My Relationship with Food

TW: Mentions of eating disorders

I have a complicated relationship with food. And eating.

When I was younger I was pretty small for my age. I was always the shortest one in class and you could just see the outline of my ribs under my skin. And people always commented on that.

“You’re so skinny!”

You need to eat more!”

“Gain some weight!”

All of these things were said to me before I could really understand what it meant and why they were being said. But I listened to them, because I was a child and I trusted them for no other reason than these people were adults. Pretty fucked up if you ask me.

So I started eating more, I put on weight and continued to grow like any other child. Not a care in the world.
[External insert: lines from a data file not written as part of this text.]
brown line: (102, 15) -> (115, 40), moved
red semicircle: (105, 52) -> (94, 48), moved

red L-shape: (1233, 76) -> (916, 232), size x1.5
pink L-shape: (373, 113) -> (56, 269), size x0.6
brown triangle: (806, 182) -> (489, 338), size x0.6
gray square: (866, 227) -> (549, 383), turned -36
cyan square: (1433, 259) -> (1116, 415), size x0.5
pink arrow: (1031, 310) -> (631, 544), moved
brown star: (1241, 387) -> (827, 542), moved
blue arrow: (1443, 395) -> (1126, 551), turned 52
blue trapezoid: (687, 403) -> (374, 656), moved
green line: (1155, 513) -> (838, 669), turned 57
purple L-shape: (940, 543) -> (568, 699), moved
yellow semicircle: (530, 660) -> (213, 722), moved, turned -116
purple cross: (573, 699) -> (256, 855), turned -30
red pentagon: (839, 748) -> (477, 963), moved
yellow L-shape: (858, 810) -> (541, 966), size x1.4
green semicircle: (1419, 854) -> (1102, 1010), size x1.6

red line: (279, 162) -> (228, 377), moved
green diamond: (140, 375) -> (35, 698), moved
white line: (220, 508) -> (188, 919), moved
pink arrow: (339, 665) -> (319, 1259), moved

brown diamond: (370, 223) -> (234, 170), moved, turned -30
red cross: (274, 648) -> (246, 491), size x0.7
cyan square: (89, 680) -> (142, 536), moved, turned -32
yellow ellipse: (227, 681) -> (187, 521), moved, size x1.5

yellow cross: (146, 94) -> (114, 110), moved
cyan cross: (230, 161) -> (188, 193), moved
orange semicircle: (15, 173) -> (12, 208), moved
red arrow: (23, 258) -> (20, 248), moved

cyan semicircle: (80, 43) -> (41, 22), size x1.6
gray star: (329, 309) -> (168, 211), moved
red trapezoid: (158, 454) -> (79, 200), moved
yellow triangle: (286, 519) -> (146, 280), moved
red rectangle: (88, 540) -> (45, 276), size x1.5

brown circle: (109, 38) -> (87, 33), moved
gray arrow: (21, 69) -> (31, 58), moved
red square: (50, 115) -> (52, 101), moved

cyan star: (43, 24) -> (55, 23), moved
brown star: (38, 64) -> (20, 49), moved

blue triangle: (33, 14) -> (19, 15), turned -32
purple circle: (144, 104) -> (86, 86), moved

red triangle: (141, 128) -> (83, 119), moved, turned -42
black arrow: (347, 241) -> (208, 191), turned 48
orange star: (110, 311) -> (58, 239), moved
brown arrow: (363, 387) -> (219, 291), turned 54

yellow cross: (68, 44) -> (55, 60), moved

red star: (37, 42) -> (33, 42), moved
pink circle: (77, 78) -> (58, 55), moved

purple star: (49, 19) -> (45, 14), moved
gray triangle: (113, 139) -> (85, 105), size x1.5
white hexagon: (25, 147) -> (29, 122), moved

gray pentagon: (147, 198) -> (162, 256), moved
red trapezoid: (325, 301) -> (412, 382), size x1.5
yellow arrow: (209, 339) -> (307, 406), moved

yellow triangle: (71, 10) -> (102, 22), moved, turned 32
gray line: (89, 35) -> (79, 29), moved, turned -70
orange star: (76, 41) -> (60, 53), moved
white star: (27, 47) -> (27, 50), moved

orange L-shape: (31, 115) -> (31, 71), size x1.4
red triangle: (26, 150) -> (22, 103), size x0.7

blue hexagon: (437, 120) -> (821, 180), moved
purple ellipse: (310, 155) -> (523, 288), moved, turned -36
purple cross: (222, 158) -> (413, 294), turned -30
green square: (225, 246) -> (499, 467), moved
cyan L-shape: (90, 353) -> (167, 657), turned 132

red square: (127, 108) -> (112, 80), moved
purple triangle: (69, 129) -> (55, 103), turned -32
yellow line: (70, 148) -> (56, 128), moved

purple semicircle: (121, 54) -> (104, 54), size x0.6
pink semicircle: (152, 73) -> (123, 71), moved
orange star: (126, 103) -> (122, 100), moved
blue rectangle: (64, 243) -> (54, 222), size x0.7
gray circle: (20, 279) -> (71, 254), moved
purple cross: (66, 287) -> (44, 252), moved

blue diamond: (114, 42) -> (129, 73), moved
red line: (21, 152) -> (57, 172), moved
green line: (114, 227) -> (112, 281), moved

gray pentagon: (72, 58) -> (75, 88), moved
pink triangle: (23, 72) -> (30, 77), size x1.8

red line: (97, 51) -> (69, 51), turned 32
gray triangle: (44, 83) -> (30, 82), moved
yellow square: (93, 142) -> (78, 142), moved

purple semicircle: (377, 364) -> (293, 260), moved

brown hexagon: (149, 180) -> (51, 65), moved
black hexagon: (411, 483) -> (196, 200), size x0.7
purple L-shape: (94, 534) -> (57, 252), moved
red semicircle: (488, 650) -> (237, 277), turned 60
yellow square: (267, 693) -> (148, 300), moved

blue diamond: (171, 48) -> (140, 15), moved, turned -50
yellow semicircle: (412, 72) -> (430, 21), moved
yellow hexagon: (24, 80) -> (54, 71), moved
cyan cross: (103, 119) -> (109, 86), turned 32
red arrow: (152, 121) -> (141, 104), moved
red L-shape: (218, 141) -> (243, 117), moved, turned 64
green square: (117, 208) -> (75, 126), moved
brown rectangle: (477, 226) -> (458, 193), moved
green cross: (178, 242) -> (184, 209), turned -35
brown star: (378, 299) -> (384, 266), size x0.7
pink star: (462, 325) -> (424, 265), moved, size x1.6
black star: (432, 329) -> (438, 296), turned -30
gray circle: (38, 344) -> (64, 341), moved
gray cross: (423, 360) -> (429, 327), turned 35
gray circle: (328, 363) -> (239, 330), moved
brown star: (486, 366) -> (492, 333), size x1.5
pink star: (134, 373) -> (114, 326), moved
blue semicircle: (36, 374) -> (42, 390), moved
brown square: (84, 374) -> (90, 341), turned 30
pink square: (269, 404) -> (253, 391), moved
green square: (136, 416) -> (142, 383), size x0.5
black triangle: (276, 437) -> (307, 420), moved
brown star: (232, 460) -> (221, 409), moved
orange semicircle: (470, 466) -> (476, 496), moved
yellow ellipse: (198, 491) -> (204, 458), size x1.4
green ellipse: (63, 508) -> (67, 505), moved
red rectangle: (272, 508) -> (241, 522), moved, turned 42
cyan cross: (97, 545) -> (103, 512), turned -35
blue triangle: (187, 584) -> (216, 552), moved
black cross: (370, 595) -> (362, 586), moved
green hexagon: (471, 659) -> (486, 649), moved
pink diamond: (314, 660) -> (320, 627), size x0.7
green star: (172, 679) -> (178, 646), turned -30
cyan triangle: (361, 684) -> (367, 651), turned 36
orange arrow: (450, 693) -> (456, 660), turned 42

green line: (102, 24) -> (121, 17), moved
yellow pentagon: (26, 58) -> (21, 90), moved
When I was eleven or twelve I started to see that my body was built differently from most of my friends and classmates. I had wider hips and slightly broader shoulders, but I was still short, still chubby. But overall, I didn’t yet have a problem with my body. So I kept eating like usual.

When I got into high school I started to dance. My body had gotten stronger from the hours upon hours of exercise and practice and still my body hadn’t really changed. My hips were still wide, shoulders still broad; but my waist was in line with my hips, my breasts hadn’t filled out. It was at this point that I started looking at my food. I was confused and didn’t know what to do.

Sophomore year came and it hit me: I wasn’t happy with my body. This is when I started to lose myself trying to be someone I wasn’t.

When I worked out, when I practiced for dance, I started pushing myself harder and harder with little to no rest. From the outside, it didn’t look like I was doing anything wrong. I just looked like a girl who wanted to be better. But on the inside, it was for all the wrong reasons.

Junior year is when I started limiting how much food I ate. My body was changing, becoming more shapely, and revealing a more “hourglass” figure when I looked in the mirror. But it wasn’t enough.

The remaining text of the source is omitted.